**Exercise brief**. Without including any pictures, write out all the records word for word.

(Source data)
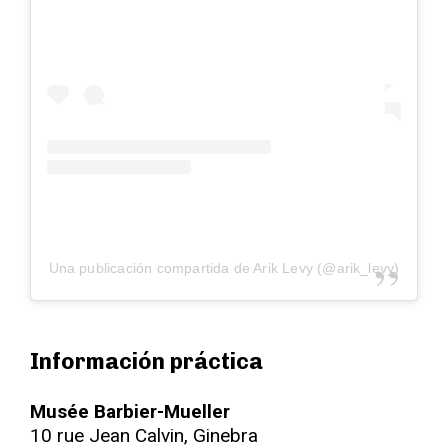
Una publicación compartida de Arik Levy (@arik_levy)
Información práctica
Musée Barbier-Mueller
10 rue Jean Calvin, Ginebra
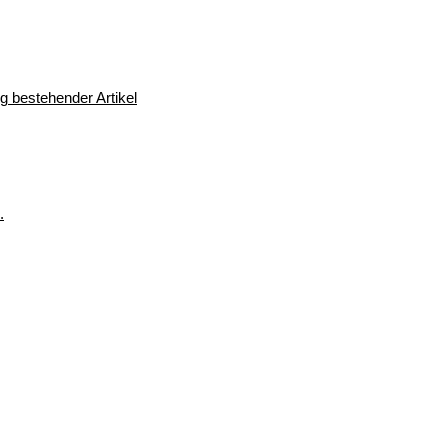
 bestehender Artikel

**Solution to this problem**.
Una publicación compartida de Arik Levy (@arik_levy)
Información práctica
Musée Barbier-Mueller
10 rue Jean Calvin, Ginebra
 bestehender Artikel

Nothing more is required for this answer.